De mon côté, j’ai été fondatrice de six clubs à Montréal, des clubs qui existent encore de nos jours. J’en suis très fière et je me dis que sans Nadia, ça aurait été différent. Nous avons créé des programmes d’entraîneurs, des programmes d’initiation pour enfants, des formations. J’ai gardé le contact avec des membres de ces équipes. Notre sport avait besoin d’une jeune étoile comme Nadia et 1976 nous a permis de progresser, d’amener la gymnastique ailleurs.

Les Jeux auront été pour moi une école fantastique. Je suis toujours aussi émue quand je vois Nadia s’exécuter dans un Forum rempli au maximum de sa capacité. La gymnastique a beaucoup évolué depuis: un triple périlleux ou une quadruple vrille, on ne voyait pas ça avant! Cependant, à l’époque, Nadia était la plus forte sur le plan technique.

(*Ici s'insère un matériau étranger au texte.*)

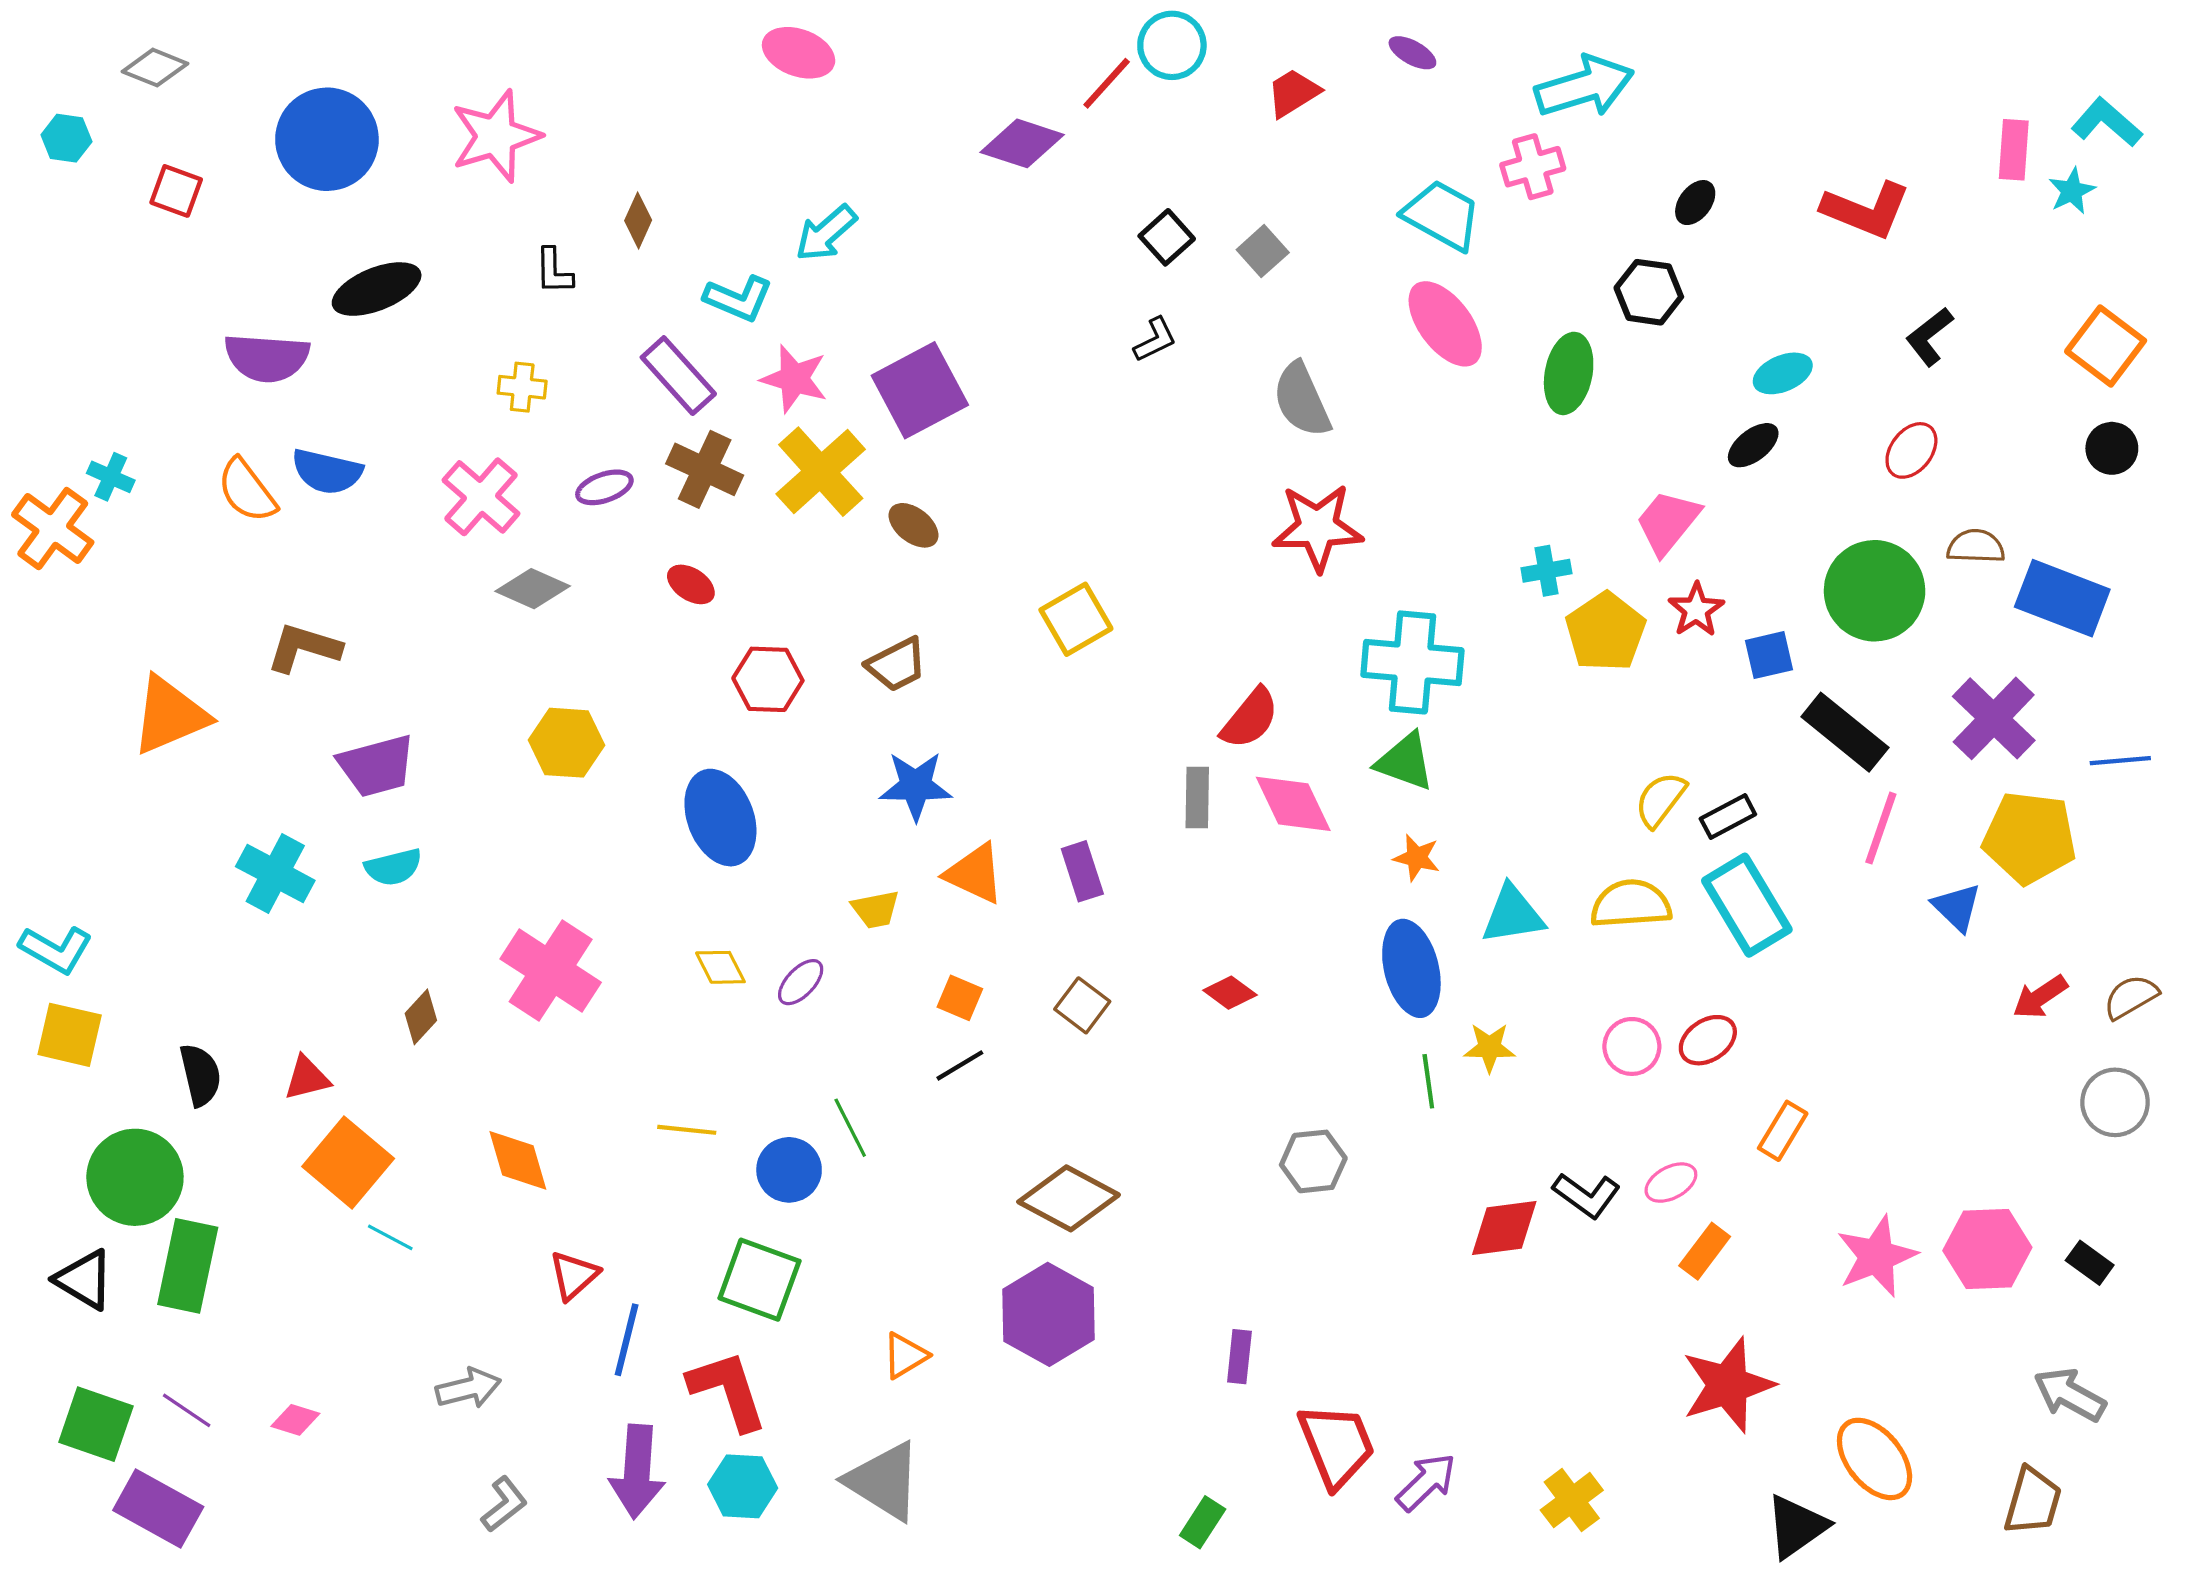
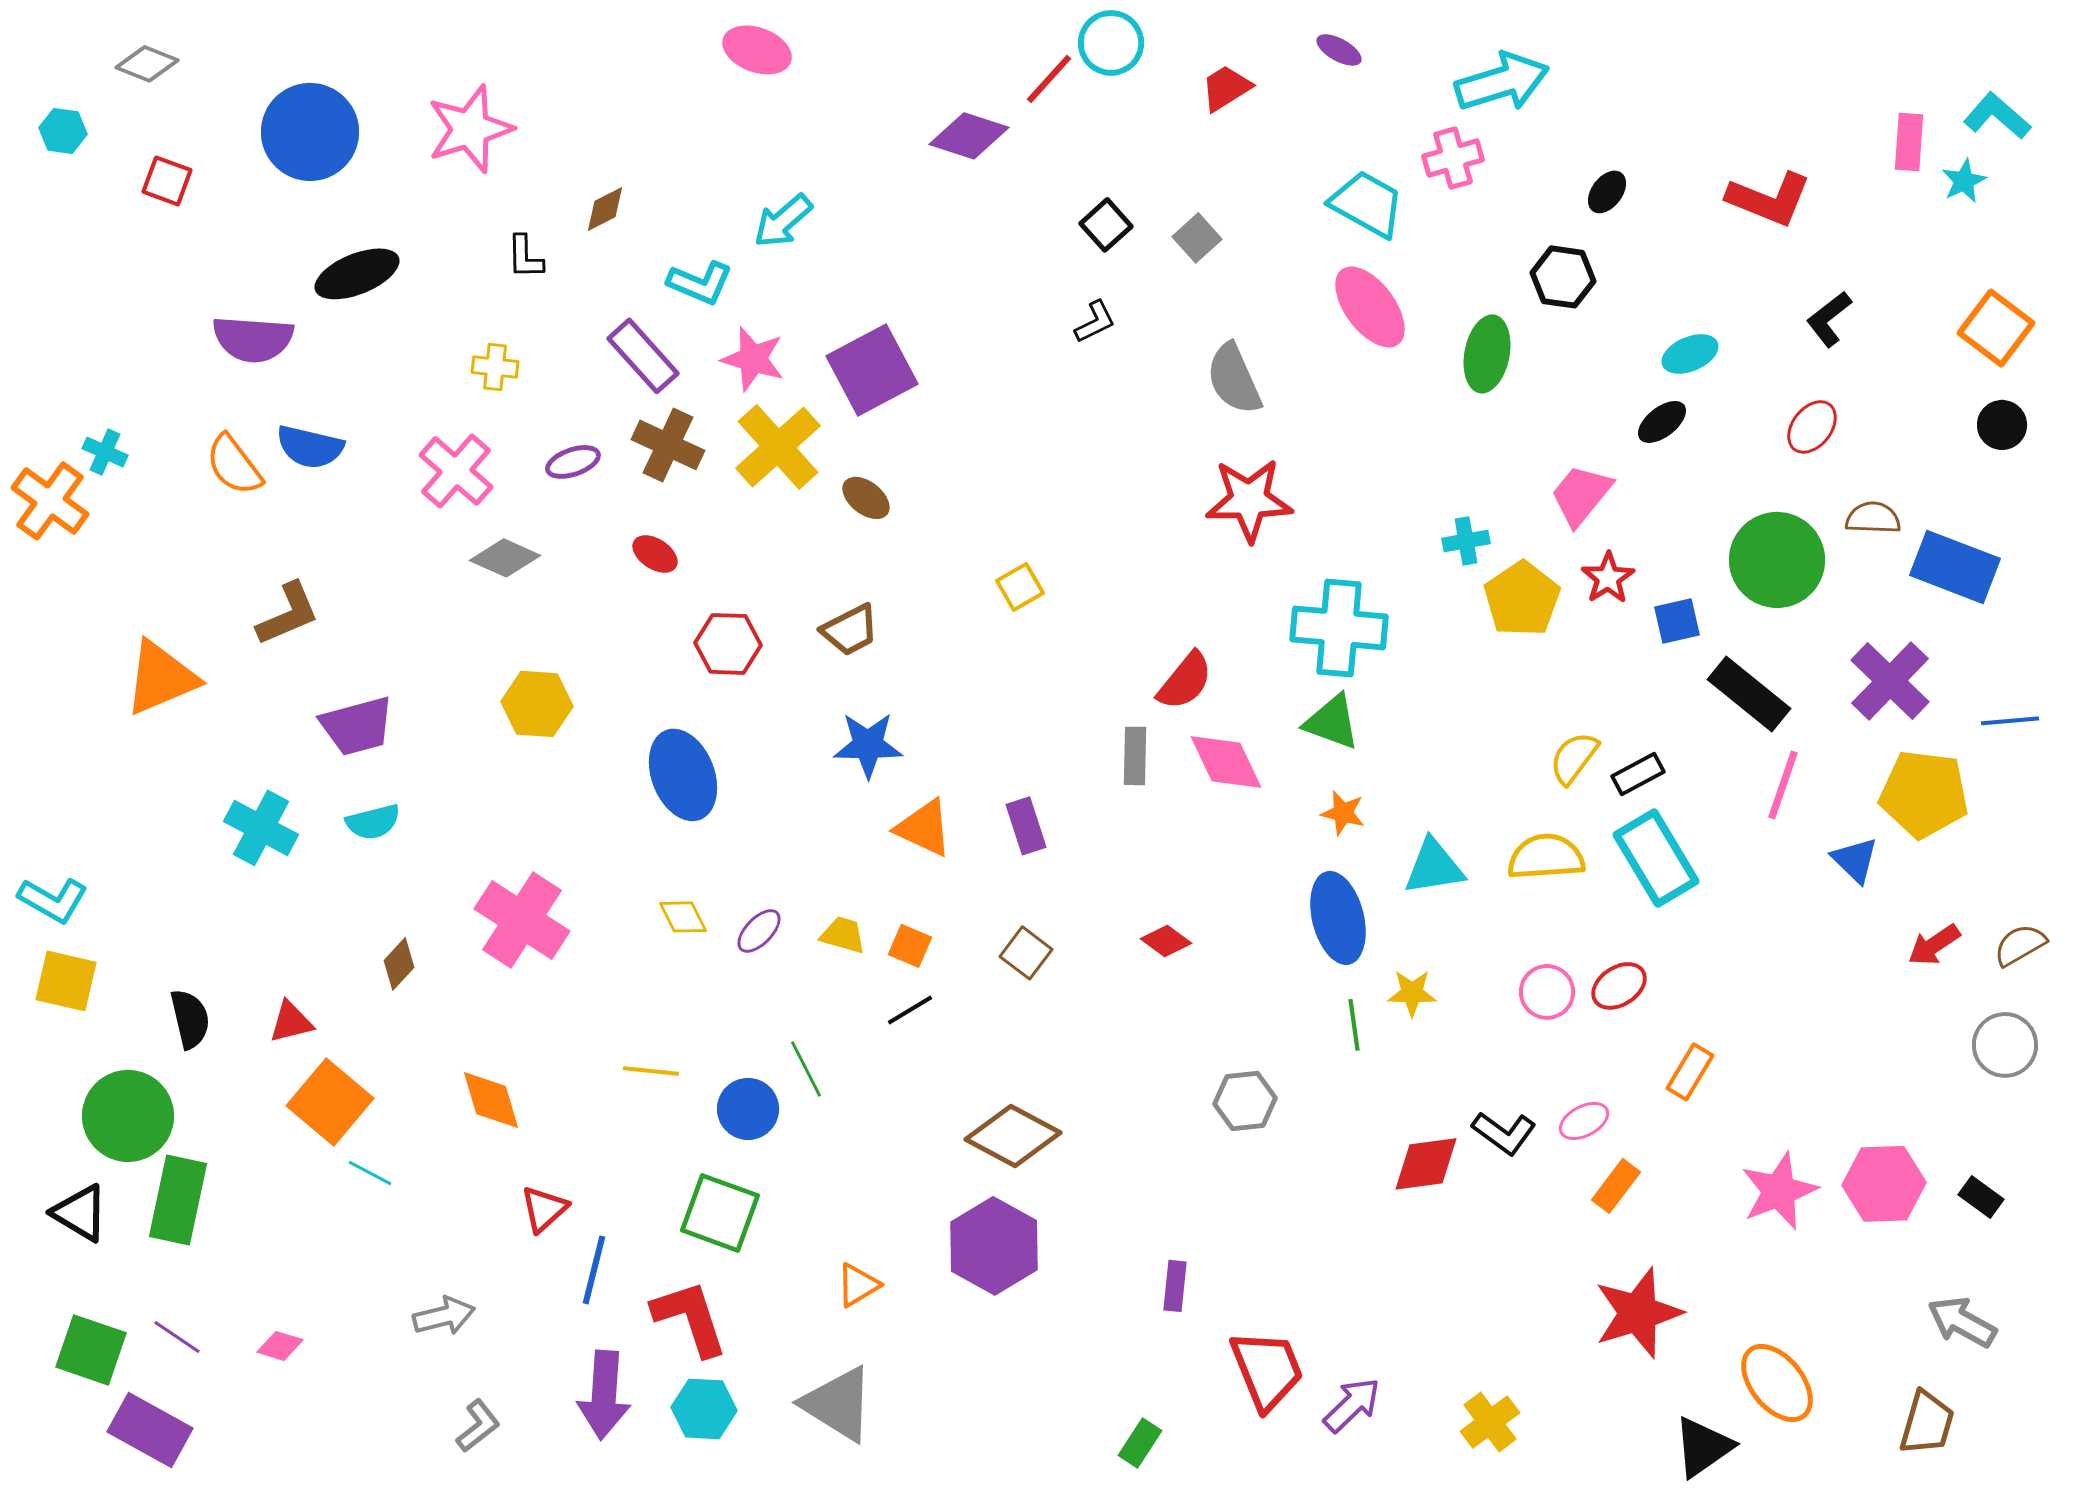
brown diamond: (638, 220) -> (605, 209), turned 39
yellow square: (1076, 619) -> (1020, 587), size x0.7
brown L-shape: (304, 648) -> (288, 614), turned 140
yellow trapezoid: (876, 909) -> (843, 935), moved, turned -153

J’ai pris ma retraite de juge internationale en 2008, sans avoir eu la chance d’occuper ces fonctions aux Jeux olympiques, pour des raisons politiques que je m’explique encore mal. Par contre, personne ne pourra me voler ces souvenirs mémorables de l’été 1976. La gymnastique était entrée dans ma vie durant les années 60, et avec l’aide de Nadia, ce sport a pris encore plus d’importance par la suite.Si je pouvais la revoir, j’aimerais savoir comment elle va, si elle est heureuse, où elle est rendue. Personne ne va l’oublier, cette enfant-là!